- **What needs to be done**: Your reply should hold every record exactly as given, with no pictures in it.
*** Input data ***
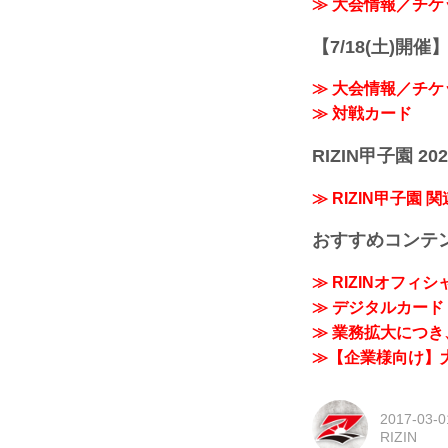
≫ 大会情報／チケ
【7/18(土)開催】R
≫ 大会情報／チケ
≫ 対戦カード
RIZIN甲子園 202
≫ RIZIN甲子園 
おすすめコンテ
≫ RIZINオフィ
≫ デジタルカード「
≫ 業務拡大につき、
≫【企業様向け】大
2017-03-0
RIZIN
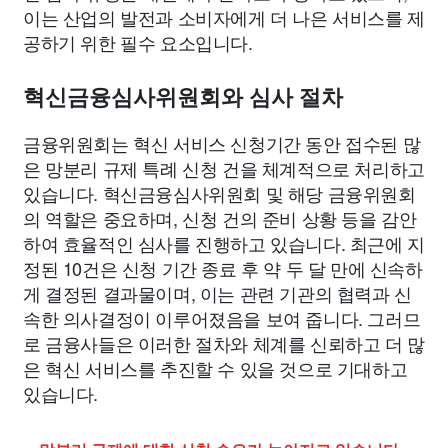
이는 산업의 발전과 소비자에게 더 나은 서비스를 제
공하기 위한 필수 요소입니다.
혁신금융심사위원회와 심사 절차
금융위원회는 혁신 서비스 신청기간 동안 접수된 많
은 망분리 규제 특례 신청 건을 체계적으로 처리하고
있습니다. 혁신금융심사위원회 및 해당 금융위원회
의 역할은 중요하며, 신청 건의 준비 상황 등을 감안
하여 효율적인 심사를 진행하고 있습니다. 최근에 지
정된 10건은 신청 기간 종료 후 약 두 달 만에 신속하
게 결정된 결과물이며, 이는 관련 기관의 협력과 신
속한 의사결정이 이루어졌음을 보여 줍니다. 그러므
로 금융사들은 이러한 절차와 체계를 신뢰하고 더 많
은 혁신 서비스를 추진할 수 있을 것으로 기대하고
있습니다.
*** End of Input data ***
- **Response area**:
≫ 大会情報／チケ
【7/18(土)開催】R
≫ 大会情報／チケ
≫ 対戦カード
RIZIN甲子園 202
≫ RIZIN甲子園 
おすすめコンテ
≫ RIZINオフィ
≫ デジタルカード「
≫ 業務拡大につき、
≫【企業様向け】大
2017-03-0
RIZIN
이는 산업의 발전과 소비자에게 더 나은 서비스를 제
공하기 위한 필수 요소입니다.
혁신금융심사위원회와 심사 절차
금융위원회는 혁신 서비스 신청기간 동안 접수된 많
은 망분리 규제 특례 신청 건을 체계적으로 처리하고
있습니다. 혁신금융심사위원회 및 해당 금융위원회
의 역할은 중요하며, 신청 건의 준비 상황 등을 감안
하여 효율적인 심사를 진행하고 있습니다. 최근에 지
정된 10건은 신청 기간 종료 후 약 두 달 만에 신속하
게 결정된 결과물이며, 이는 관련 기관의 협력과 신
속한 의사결정이 이루어졌음을 보여 줍니다. 그러므
로 금융사들은 이러한 절차와 체계를 신뢰하고 더 많
은 혁신 서비스를 추진할 수 있을 것으로 기대하고
있습니다.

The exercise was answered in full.